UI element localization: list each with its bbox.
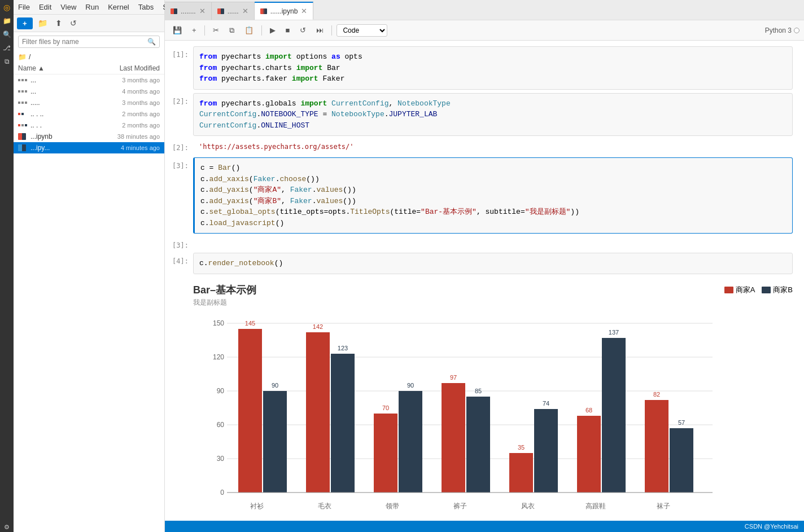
bar-group-0: 145 90 衬衫 bbox=[238, 320, 287, 510]
menu-file[interactable]: File bbox=[14, 2, 34, 12]
fast-forward-button[interactable]: ⏭ bbox=[313, 25, 327, 36]
current-path[interactable]: / bbox=[29, 53, 30, 61]
file-icon bbox=[18, 99, 28, 107]
svg-text:30: 30 bbox=[217, 455, 225, 463]
svg-text:衬衫: 衬衫 bbox=[250, 502, 264, 510]
cell-body-3[interactable]: c = Bar() c.add_xaxis(Faker.choose()) c.… bbox=[193, 157, 793, 234]
list-item[interactable]: .. . . 2 months ago bbox=[14, 120, 164, 131]
cell-number-3-out: [3]: bbox=[165, 237, 193, 249]
tab-1[interactable]: ...... ✕ bbox=[212, 2, 255, 20]
svg-rect-14 bbox=[263, 391, 287, 493]
save-button[interactable]: 💾 bbox=[169, 25, 185, 36]
cell-number-2-out: [2]: bbox=[165, 139, 193, 154]
tab-label: ........ bbox=[181, 7, 196, 15]
bar-chart: 0 30 60 90 120 150 bbox=[193, 312, 729, 515]
svg-text:袜子: 袜子 bbox=[657, 502, 670, 510]
cell-3: [3]: c = Bar() c.add_xaxis(Faker.choose(… bbox=[165, 157, 804, 234]
chart-title-area: Bar–基本示例 商家A 商家B bbox=[193, 283, 793, 297]
status-right-text: CSDN @Yehchitsai bbox=[745, 523, 798, 530]
search-input[interactable] bbox=[22, 38, 147, 46]
cell-body-3-out bbox=[193, 237, 793, 249]
file-icon bbox=[18, 133, 28, 140]
menu-view[interactable]: View bbox=[56, 2, 81, 12]
kernel-indicator: Python 3 bbox=[765, 27, 799, 34]
cell-input-3[interactable]: c = Bar() c.add_xaxis(Faker.choose()) c.… bbox=[193, 157, 793, 234]
svg-text:68: 68 bbox=[585, 407, 592, 414]
cell-input-1[interactable]: from pyecharts import options as opts fr… bbox=[193, 46, 793, 90]
svg-rect-32 bbox=[509, 453, 533, 493]
list-item[interactable]: ..... 3 months ago bbox=[14, 97, 164, 108]
activity-extensions[interactable]: ⧉ bbox=[2, 56, 12, 67]
svg-rect-19 bbox=[331, 354, 355, 493]
tab-close-icon[interactable]: ✕ bbox=[242, 7, 248, 15]
svg-text:风衣: 风衣 bbox=[521, 502, 535, 510]
cell-number-2: [2]: bbox=[165, 93, 193, 137]
run-button[interactable]: ▶ bbox=[266, 25, 279, 36]
refresh-button[interactable]: ↺ bbox=[67, 17, 80, 29]
kernel-name: Python 3 bbox=[765, 27, 792, 34]
activity-git[interactable]: ⎇ bbox=[2, 43, 12, 53]
toolbar-separator bbox=[204, 25, 205, 36]
tab-2[interactable]: ......ipynb ✕ bbox=[255, 2, 314, 20]
upload-button[interactable]: ⬆ bbox=[53, 17, 65, 29]
activity-logo: ◎ bbox=[2, 2, 12, 12]
cell-input-2[interactable]: from pyecharts.globals import CurrentCon… bbox=[193, 93, 793, 137]
cell-3-output: [3]: bbox=[165, 237, 804, 249]
cell-input-4[interactable]: c.render_notebook() bbox=[193, 253, 793, 274]
svg-rect-39 bbox=[602, 338, 626, 493]
activity-settings[interactable]: ⚙ bbox=[2, 522, 12, 532]
paste-button[interactable]: 📋 bbox=[241, 25, 257, 36]
list-item[interactable]: ... 4 months ago bbox=[14, 86, 164, 97]
svg-text:高跟鞋: 高跟鞋 bbox=[585, 502, 606, 510]
svg-rect-22 bbox=[374, 414, 397, 493]
restart-button[interactable]: ↺ bbox=[296, 25, 309, 36]
chart-subtitle: 我是副标题 bbox=[193, 298, 793, 307]
file-list-header: Name ▲ Last Modified bbox=[14, 63, 164, 74]
stop-button[interactable]: ■ bbox=[282, 25, 294, 36]
tab-close-icon[interactable]: ✕ bbox=[301, 7, 307, 15]
legend-label-b: 商家B bbox=[773, 285, 793, 295]
new-launcher-button[interactable]: + bbox=[17, 17, 33, 29]
cell-type-select[interactable]: Code Markdown Raw bbox=[337, 24, 387, 37]
col-name-header[interactable]: Name ▲ bbox=[18, 64, 98, 72]
cell-body-1[interactable]: from pyecharts import options as opts fr… bbox=[193, 46, 793, 90]
legend-b: 商家B bbox=[762, 285, 793, 295]
svg-rect-37 bbox=[577, 416, 601, 493]
activity-files[interactable]: 📁 bbox=[2, 16, 12, 26]
add-cell-button[interactable]: + bbox=[189, 25, 200, 36]
list-item[interactable]: ... 3 months ago bbox=[14, 74, 164, 86]
file-list: ... 3 months ago ... 4 months ago ..... … bbox=[14, 74, 164, 532]
chart-legend: 商家A 商家B bbox=[724, 285, 793, 295]
cell-body-2[interactable]: from pyecharts.globals import CurrentCon… bbox=[193, 93, 793, 137]
svg-text:97: 97 bbox=[450, 374, 457, 381]
list-item[interactable]: .. . .. 2 months ago bbox=[14, 108, 164, 120]
menu-edit[interactable]: Edit bbox=[34, 2, 56, 12]
list-item[interactable]: ...ipy... 4 minutes ago bbox=[14, 142, 164, 153]
list-item[interactable]: ...ipynb 38 minutes ago bbox=[14, 131, 164, 142]
menu-tabs[interactable]: Tabs bbox=[134, 2, 158, 12]
legend-color-a bbox=[724, 287, 733, 293]
copy-button[interactable]: ⧉ bbox=[226, 25, 238, 36]
new-folder-button[interactable]: 📁 bbox=[35, 17, 50, 29]
cell-output-3 bbox=[193, 237, 793, 244]
cell-1: [1]: from pyecharts import options as op… bbox=[165, 46, 804, 90]
cut-button[interactable]: ✂ bbox=[209, 25, 222, 36]
menu-run[interactable]: Run bbox=[81, 2, 103, 12]
tab-label: ......ipynb bbox=[270, 7, 298, 15]
file-name: ... bbox=[30, 87, 103, 95]
tab-0[interactable]: ........ ✕ bbox=[165, 2, 212, 20]
file-time: 4 months ago bbox=[103, 88, 160, 95]
tab-close-icon[interactable]: ✕ bbox=[199, 7, 206, 15]
cell-2-output: [2]: 'https://assets.pyecharts.org/asset… bbox=[165, 139, 804, 154]
menu-kernel[interactable]: Kernel bbox=[103, 2, 134, 12]
file-name: ...ipynb bbox=[30, 133, 103, 140]
activity-search[interactable]: 🔍 bbox=[2, 29, 12, 39]
cell-body-4[interactable]: c.render_notebook() bbox=[193, 253, 793, 274]
bar-group-2: 70 90 领带 bbox=[374, 382, 422, 510]
kernel-status-icon bbox=[794, 28, 799, 33]
file-panel: File Edit View Run Kernel Tabs Settings … bbox=[14, 0, 165, 532]
svg-rect-42 bbox=[645, 400, 668, 493]
col-modified-header[interactable]: Last Modified bbox=[98, 64, 160, 72]
legend-label-a: 商家A bbox=[736, 285, 755, 295]
svg-text:74: 74 bbox=[543, 400, 549, 407]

▶ **TASK ITEM**
Filter the records for the word "months" and show every line that has it.

▶ **WRITTEN ANSWER**
list-item[interactable]: .. . . 2 months ago bbox=[14, 120, 164, 131]
list-item[interactable]: ..... 3 months ago bbox=[14, 97, 164, 108]
list-item[interactable]: ... 4 months ago bbox=[14, 86, 164, 97]
list-item[interactable]: ... 3 months ago bbox=[14, 74, 164, 86]
file-list: ... 3 months ago ... 4 months ago ..... … bbox=[14, 74, 164, 532]
list-item[interactable]: .. . .. 2 months ago bbox=[14, 108, 164, 120]
file-time: 4 months ago bbox=[103, 88, 160, 95]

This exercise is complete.